The lack of a gene called LBP-1a in the mouse embryo prevents normal growth of blood vessels in the placenta. This finding suggests that a similar defect in humans could play a role in fetal growth retardation, infant mortality and spontaneous abortion.
These results, by investigators at St. Jude Children's Research Hospital, are published in the August issue of Molecular and Cellular Biology (MCB).
The finding could one day help scientists develop a test to identify women who have this mutation and are at risk for these problems, as well as guide development of new prevention treatments.
The researchers also report that the protein made by the LBP-1a gene is a member of a family of proteins called the "grainyhead transcription factors." This is the first gene-based evidence that a member of this family is essential for normal development of blood vessels outside the growing embryo. A transcription factor is a protein that activates a gene and in this way regulates a specific process.
The study found that mouse embryos lacking the LBP-1a gene were normal during the first 9-1/2 days of development, a time during which they survive by exchanging gases, nutrients and toxic breakdown products of food with their outside environment, the amniotic fluid. But embryos lacking LBP-1a failed to produce the extensive network of blood vessels that extends into the part of the developing placenta called the labyrinthine layer and mingles with the sinuses containing blood from the mother. A sinus is a channel inside certain tissues that contains blood.
In the absence of this link to the mother's blood in the placenta, embryos suffered growth retardation by day 10-1/2 of pregnancy, and died the next day.
The finding strongly suggests that LBP-1a plays a critical role in the production of blood vessels outside the embryo that extend into the placenta, according to John M. Cunningham, M.D., an associate member of St. Jude Hematology/Oncology. Cunningham is senior author of the MCB report.
"This will likely help us explore the contribution of special proteins called growth factors in regulating the activity of LBP-1a and the development of blood vessels outside the embryo," Cunningham said.
The blood vessel defect caused by lack of LPB-1a is similar to complications in human pregnancy linked to pre-eclampsia and missed abortion. Pre-eclampsia is an abnormal condition during pregnancy that triggers hypertension and fluid retention in the mother and can lead to the more severe condition of eclampsia, which causes convulsions and coma. Missed abortion refers to a pregnancy in which the embryo stops developing normally, and which usually ends in spontaneous abortion.
"Lack of normal blood vessel formation in the yolk sac and placenta in humans could also cause intra-uterine growth retardation (IUGR)," said Vishwas Parekh, M.D., a postdoctoral fellow in the Cunningham lab and lead author of this work.
IUGR is linked to infant death and newborn defects in the nervous and cardiovascular systems, as well as to type 2 diabetes later in life. Type 2 diabetes is caused by the inability of the body's cells to use insulin.
The St. Jude researchers found that mouse embryos lacking LPB-1a had no major abnormalities in their organ systems, overall body shapes or blood cell development.
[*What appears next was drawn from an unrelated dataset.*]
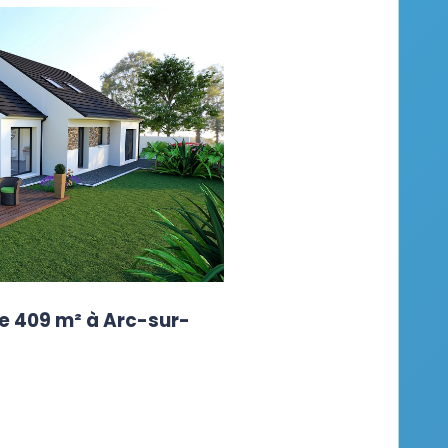
e 409 m² à Arc-sur-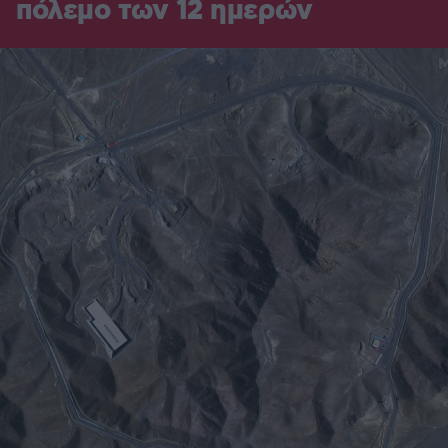
πόλεμο των 12 ημερών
"This strongly suggested that the growth retardation was not due to a problem in the embryo itself," Parekh said.
Scientists found almost a complete lack of blood vessels in the yolk sacs connected to embryos lacking LPB-1a and pools of free fetal blood in the amniotic cavity-the space inside the membrane surrounding the embryo. The blood vessels that did form were abnormally large and thin; and no fetal blood vessels reached the maternal blood sinuses.
The St. Jude team also noted that a critical layer of cells that forms the placenta-the trophoblast cells-was normal in fetuses missing LPB-1a. This further supported the idea that it was the lack of normal blood vessels and not another abnormality in the placenta that caused fetal growth retardation.
The researchers concluded that normal formation of the placenta cannot occur in embryos lacking LBP-1a because of a defect in the formation of critical blood vessels needed to obtain nutrients from the mother's blood while expelling waste products.
Other authors of this paper are Amy McEwen, Virginia Barbour, Yutaka Takahashi and Jerold E. Rehg (St. Jude) and Stephen M. Jane (Royal Melbourne Hospital Research Foundation, Australia).
This work was supported in part by NIH, the Assisi Foundation of Memphis, ALSAC, the Australian NHMRC and the Wellcome Trust.